Annex II: R scripts for extra functions

Script to estimate Organic Carbon Stock

# Estimate Organic Carbon Stock (ocs) ===========================
# SOC must be in g/kg (% * 10)
# BLD in kg/m3
# CRF in percentage
d <- read_csv("02-Outputs/spline_soil_profile.csv")
# 0 - 30 cm
ORCDRC <- d$soc_0_30*10
HSIZE <- 30
BLD <- d$bd_0_30*1000
CRFVOL <- d$crf_0_30

OCSKG_0_30 <- ORCDRC/1000 * HSIZE/100 * BLD * (100 - CRFVOL)/100

# Convert Organic Carbon Stock from kg/m3 to t/ha
d$ocs_0_30 <- OCSKG_0_30*10

Script to mosaic tiles from covariates downloaded from GEE

library(terra)
setwd(dirname(rstudioapi::getActiveDocumentContext()$path))
setwd("..")
# read the tiles
f <- list.files(path = "01-Data/covs/", pattern = ".tif$", 
                full.names = TRUE)
# put the tiles in a list
r_l <- list()
for (i in seq_along(f)){
  r_l[i] <- rast(f[i])
}
# Convert the list in a spatial raster collection
r <- sprc(r_l)
# Mosaic the tiles
covs <- mosaic(r)
# Rename the layers in case the names were lost
x <- rast(f[1])
names(covs) <- names(x)

Script for large countries that cannot mosaic covariates downloaded from GEE

Part I:

## 1.1 - Load covariates files(list of GEE tiles of covariates)--
f <- list.files("01-Data/covs", ".tif$", full.names = TRUE)
covs <- rast(f[1])
ncovs <- names(covs)

# 1.2 - Load the soil data (Script 2) ---------------------------
dat <- read_csv("02-Outputs/harmonized_AFACI_soil_data.csv")
X <- dat
# Convert soil data into a spatial object 
#(check https://epsg.io/6204)
dat <- vect(dat, geom=c("x", "y"), crs = crs(covs))

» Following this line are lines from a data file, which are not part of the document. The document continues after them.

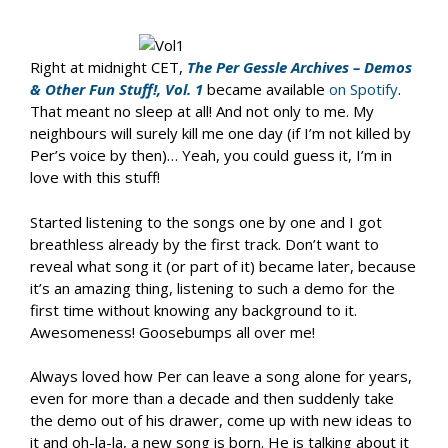
Right at midnight CET,
The Per Gessle Archives – Demos
& Other Fun Stuff!, Vol. 1
became available
on Spotify
.
That meant no sleep at all! And not only to me. My
neighbours will surely kill me one day (if I’m not killed by
Per’s voice by then)… Yeah, you could guess it, I’m in
love with this stuff!
Started listening to the songs one by one and I got
breathless already by the first track. Don’t want to
reveal what song it (or part of it) became later, because
it’s an amazing thing, listening to such a demo for the
first time without knowing any background to it.
Awesomeness! Goosebumps all over me!
Always loved how Per can leave a song alone for years,
even for more than a decade and then suddenly take
the demo out of his drawer, come up with new ideas to
it and oh-la-la, a new song is born. He is talking about it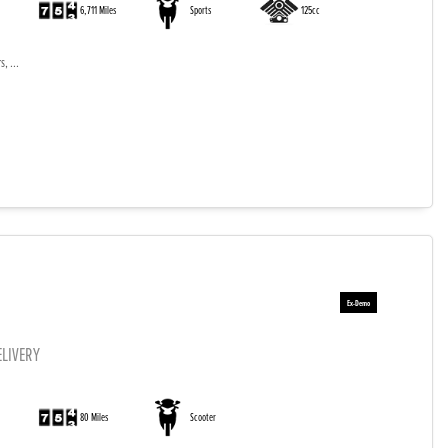
6,711 Miles
Sports
125cc
, ...
ELIVERY
)
80 Miles
Scooter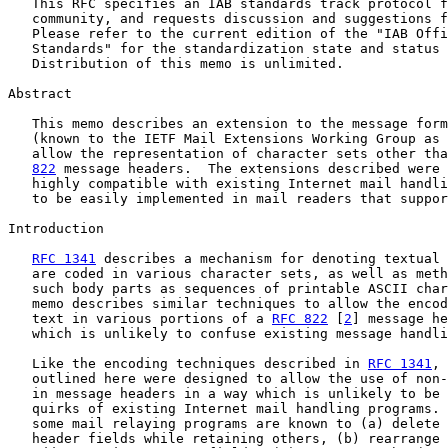
   This RFC specifies an IAB standards track protocol f
   community, and requests discussion and suggestions f
   Please refer to the current edition of the "IAB Offi
   Standards" for the standardization state and status 
   Distribution of this memo is unlimited.

Abstract

   This memo describes an extension to the message form
   (known to the IETF Mail Extensions Working Group as 
   allow the representation of character sets other tha
822
 message headers.  The extensions described were 
   highly compatible with existing Internet mail handli
   to be easily implemented in mail readers that suppor
Introduction

RFC 1341
 describes a mechanism for denoting textual 
   are coded in various character sets, as well as meth
   such body parts as sequences of printable ASCII char
   memo describes similar techniques to allow the encod
   text in various portions of a 
RFC 822
 [
2
] message he
   which is unlikely to confuse existing message handli
   Like the encoding techniques described in 
RFC 1341
, 
   outlined here were designed to allow the use of non-
   in message headers in a way which is unlikely to be 
   quirks of existing Internet mail handling programs. 
   some mail relaying programs are known to (a) delete 
   header fields while retaining others, (b) rearrange 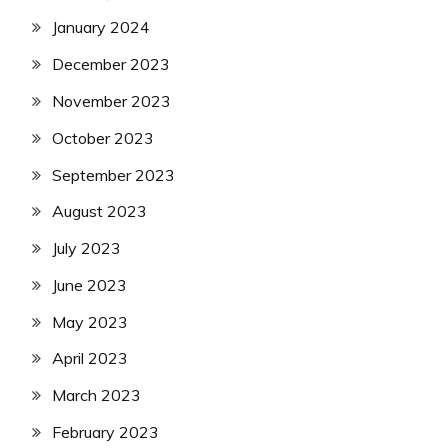
January 2024
December 2023
November 2023
October 2023
September 2023
August 2023
July 2023
June 2023
May 2023
April 2023
March 2023
February 2023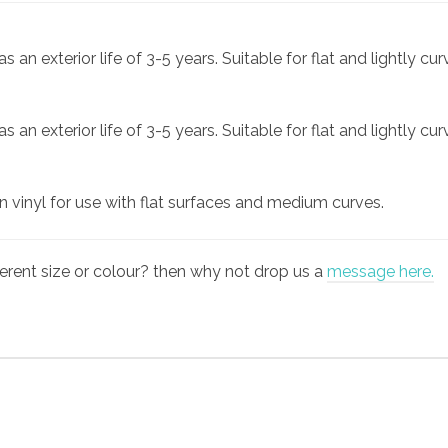
an exterior life of 3-5 years. Suitable for flat and lightly cu
an exterior life of 3-5 years. Suitable for flat and lightly cu
gn vinyl for use with flat surfaces and medium curves.
fferent size or colour? then why not drop us a
message here.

## 1.3 - Extract values from covariates to the soil points ------
X$ID <- 1:nrow(X)

for (i in seq_along(f)) {
  covs <- rast(f[i])
  pv <- terra::extract(x = covs, y = dat, xy=FALSE, ID=TRUE)
  ids <- pv$ID[complete.cases(pv)]
  if (i==1) {
    X <- left_join(X,pv, by = "ID")
  } else {
    if (length(ids)>0) {
      ID.idx <- which(names(X)=="ID")
      X.ncol <- ncol(X)
      X[,ID.idx:X.ncol] <-
        map2_df(X[,ID.idx:X.ncol], pv, ~ coalesce(.x, .y))
    }
  }
  print(i)
}

summary(X)

X%>%
  sf::st_as_sf(coords = c("x", "y"), crs = 4326) %>% 
  # convert to spatial object
  mapview::mapview(zcol = "dtm_twi_500m", cex = 3, lwd = 0.1)

write_csv(X, "02-Outputs/regression_matrix.csv")

Part II:

## Load covariates ----------------------------------------------
terra::terraOptions(memfrac = 0.9)
covs <- list()
f <- list.files("01-Data/covs", ".tif$", full.names = TRUE)
for (i in seq_along(f)) {
  covs[[i]] <- rast(f[i])
}
ncovs <- names(covs[[i]])

## 5.2 - Predict soil attributes per tiles ----------------------
# country borders
v <- vect(shp)

for (i in seq_along(target_properties)) {
  (soilatt <- target_properties[i])
  #load model
  model_rn <- 
    read_rds(
      paste0("02-Outputs/models/ranger_model_",soilatt,".rds"))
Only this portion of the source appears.